GPT-3 has been publicly available through the OpenAI API since June 2020 and requires a waiting list. One reason for not open-sourcing the entire model is that OpenAI can control how people use it through the API, with timely governance for abuse.
In November 2021, OpenAI removed the waiting list and developers in supported countries/regions can sign up and experiment immediately. OpenAI says, "Security advances that enable broader availability".
For example, OpenAI at the time introduced a content filter that detects generated text that may be sensitive or unsafe, sensitive meaning that the text deals with topics such as politics, religion, race, etc., and unsafe meaning that the text contains profanity, prejudice, or hate language.
OpenAI says that what they have done does not yet eliminate the 'toxicity' inherent in large language models - GPT-3 was trained on over 600GB of web text, some of which came from communities with gender, racial, physical and religious biases, which can amplify biases in training data.

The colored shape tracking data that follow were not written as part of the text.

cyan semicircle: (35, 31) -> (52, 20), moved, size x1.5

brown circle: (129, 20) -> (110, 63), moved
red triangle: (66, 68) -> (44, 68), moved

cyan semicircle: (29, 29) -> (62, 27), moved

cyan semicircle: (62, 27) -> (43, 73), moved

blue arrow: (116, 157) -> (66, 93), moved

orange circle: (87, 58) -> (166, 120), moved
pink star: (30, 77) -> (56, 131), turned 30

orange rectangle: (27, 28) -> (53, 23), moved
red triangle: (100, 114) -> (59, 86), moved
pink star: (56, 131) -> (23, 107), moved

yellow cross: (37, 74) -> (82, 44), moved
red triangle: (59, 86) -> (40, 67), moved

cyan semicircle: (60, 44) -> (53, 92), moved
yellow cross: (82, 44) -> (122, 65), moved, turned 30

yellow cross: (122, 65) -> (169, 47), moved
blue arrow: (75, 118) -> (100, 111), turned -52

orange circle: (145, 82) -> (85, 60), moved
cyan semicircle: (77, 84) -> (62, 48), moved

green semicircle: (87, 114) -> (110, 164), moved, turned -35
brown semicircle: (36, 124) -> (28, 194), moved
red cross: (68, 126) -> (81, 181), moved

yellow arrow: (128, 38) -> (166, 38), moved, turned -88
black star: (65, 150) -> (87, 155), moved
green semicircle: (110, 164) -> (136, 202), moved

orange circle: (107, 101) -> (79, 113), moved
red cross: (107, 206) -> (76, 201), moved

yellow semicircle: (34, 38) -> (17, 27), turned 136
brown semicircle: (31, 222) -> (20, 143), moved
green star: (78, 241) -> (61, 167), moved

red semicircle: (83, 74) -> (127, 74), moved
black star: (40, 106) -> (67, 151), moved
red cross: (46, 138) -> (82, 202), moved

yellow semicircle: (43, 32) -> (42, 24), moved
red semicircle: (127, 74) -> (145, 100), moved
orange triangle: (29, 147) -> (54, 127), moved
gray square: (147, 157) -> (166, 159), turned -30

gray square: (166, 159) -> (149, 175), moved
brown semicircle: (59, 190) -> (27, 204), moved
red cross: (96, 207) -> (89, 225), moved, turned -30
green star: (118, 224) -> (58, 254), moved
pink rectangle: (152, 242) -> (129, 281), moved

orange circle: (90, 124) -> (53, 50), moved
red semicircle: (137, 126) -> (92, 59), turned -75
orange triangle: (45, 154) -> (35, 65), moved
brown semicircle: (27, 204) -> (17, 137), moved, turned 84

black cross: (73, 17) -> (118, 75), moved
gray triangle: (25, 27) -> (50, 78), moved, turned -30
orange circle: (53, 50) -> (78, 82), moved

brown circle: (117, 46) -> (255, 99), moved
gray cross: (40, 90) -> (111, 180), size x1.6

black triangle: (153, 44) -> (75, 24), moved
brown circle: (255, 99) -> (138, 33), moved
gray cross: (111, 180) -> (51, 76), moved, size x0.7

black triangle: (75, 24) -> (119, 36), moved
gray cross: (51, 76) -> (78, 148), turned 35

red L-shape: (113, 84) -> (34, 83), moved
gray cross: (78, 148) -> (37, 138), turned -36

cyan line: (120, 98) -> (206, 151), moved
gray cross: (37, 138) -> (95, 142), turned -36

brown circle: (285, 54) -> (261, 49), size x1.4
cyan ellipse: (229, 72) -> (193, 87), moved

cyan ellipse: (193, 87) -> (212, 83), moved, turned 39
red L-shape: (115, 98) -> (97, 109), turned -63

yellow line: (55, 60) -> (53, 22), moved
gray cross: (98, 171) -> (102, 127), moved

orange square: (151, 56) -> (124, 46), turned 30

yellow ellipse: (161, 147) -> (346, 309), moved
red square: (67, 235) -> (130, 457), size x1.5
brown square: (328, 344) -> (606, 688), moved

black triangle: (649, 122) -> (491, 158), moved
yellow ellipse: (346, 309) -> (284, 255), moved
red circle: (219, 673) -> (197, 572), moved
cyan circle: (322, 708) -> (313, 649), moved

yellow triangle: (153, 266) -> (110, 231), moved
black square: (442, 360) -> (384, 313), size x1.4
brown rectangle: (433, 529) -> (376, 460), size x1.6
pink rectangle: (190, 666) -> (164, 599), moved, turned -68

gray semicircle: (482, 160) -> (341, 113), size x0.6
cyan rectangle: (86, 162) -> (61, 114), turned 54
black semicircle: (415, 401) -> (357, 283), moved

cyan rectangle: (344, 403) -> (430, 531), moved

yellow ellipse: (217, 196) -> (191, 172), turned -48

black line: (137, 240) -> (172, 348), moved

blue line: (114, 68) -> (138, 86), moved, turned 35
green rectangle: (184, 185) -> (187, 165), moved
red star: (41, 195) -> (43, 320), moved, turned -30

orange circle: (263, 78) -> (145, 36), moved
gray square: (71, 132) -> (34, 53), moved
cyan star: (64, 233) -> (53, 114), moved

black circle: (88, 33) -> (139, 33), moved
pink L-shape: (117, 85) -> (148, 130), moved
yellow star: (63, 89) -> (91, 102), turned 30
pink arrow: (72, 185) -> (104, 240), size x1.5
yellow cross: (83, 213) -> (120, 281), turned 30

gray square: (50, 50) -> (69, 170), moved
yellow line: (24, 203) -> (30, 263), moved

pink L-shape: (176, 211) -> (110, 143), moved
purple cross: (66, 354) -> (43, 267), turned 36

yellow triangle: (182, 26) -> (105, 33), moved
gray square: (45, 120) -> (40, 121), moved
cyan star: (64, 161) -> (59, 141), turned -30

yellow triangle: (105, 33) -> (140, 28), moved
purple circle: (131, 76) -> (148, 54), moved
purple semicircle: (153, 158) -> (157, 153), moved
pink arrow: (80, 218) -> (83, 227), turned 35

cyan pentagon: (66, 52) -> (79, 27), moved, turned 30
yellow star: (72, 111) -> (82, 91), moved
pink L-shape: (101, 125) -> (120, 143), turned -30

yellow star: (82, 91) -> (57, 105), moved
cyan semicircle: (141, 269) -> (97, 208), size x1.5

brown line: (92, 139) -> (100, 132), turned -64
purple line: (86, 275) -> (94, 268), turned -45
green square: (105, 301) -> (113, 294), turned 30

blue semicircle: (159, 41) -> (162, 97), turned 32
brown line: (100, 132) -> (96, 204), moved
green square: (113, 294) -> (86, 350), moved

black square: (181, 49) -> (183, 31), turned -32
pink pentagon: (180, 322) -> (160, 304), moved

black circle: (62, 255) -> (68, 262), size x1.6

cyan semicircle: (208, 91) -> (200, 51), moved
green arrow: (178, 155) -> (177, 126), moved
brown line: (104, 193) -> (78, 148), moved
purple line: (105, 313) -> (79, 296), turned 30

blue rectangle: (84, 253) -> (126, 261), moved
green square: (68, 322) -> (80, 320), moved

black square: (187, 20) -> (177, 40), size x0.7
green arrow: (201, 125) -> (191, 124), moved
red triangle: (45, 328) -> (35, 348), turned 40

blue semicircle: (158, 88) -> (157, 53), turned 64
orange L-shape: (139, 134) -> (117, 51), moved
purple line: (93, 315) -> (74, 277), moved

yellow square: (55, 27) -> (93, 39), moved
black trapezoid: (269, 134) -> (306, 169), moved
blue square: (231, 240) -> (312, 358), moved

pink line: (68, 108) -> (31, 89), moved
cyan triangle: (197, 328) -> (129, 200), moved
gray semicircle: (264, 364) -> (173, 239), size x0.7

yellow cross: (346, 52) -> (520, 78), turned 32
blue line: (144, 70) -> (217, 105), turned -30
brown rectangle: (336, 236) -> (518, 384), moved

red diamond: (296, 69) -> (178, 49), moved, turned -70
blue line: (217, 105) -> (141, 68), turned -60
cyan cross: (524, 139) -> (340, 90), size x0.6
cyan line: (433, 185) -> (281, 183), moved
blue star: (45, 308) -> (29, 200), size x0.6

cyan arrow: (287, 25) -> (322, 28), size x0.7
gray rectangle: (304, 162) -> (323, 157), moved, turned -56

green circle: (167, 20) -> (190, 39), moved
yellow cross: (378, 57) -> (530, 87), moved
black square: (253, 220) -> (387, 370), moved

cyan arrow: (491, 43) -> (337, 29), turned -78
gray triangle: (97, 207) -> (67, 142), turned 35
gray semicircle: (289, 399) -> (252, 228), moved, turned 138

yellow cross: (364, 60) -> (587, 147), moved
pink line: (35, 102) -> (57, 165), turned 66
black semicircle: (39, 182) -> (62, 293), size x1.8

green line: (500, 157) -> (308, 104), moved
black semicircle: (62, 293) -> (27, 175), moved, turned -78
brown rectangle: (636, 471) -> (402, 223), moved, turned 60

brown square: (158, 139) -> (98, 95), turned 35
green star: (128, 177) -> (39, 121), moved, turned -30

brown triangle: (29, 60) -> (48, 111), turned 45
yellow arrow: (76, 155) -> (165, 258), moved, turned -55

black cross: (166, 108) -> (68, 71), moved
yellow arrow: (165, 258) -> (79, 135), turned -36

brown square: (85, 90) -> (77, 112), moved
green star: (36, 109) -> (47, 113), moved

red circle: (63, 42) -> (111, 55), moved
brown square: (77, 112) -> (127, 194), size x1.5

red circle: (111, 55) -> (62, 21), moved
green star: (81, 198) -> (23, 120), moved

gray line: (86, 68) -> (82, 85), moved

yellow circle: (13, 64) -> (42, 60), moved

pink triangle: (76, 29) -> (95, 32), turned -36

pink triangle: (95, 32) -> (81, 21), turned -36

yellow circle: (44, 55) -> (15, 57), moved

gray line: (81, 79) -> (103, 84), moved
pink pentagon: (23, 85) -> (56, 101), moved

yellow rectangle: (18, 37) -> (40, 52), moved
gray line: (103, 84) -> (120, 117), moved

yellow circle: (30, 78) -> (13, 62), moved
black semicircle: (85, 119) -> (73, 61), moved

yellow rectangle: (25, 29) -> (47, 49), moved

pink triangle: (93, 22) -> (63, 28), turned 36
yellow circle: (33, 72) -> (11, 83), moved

Returning to GPT-4chan, Os Keyes, a PhD student at the University of Washington, argues that GPT-4chan is a tedious project that will bring no benefit.
Does it help us raise awareness of hate speech, or does it make us focus on the claptrap? We need to ask some meaningful questions. For example, for GPT-3 developers, how GPT-3 is (or is not) restricted in its use, and then for people like Yannic Kilcher, what should be his responsibility when deploying chatbots.
And Yannic Kilcher insists he's just a YouTuber who has different ethical rules than academics.
▲ Image from: CNBC
Without commenting on personal ethics, The Verge reporter James Vincent makes a thought-provoking point.
In 2016, a company's R&D department could be launching aggressive AI bots without proper oversight. in 2022, you won't need an R&D department at all.
It's worth noting that Yannic Kilcher isn't the only one studying 4Chan, but also cybercrime researcher Gianluca Stringhini at University College London, among others.
When confronted with Gianluca Stringhini's 'hate speech' research, 4chan users were calm, "Just one more meme for us".
The same is true today, when GPT-4chan retired from existence and the fake address it used, "Seychelles", became the new legend of 4chan.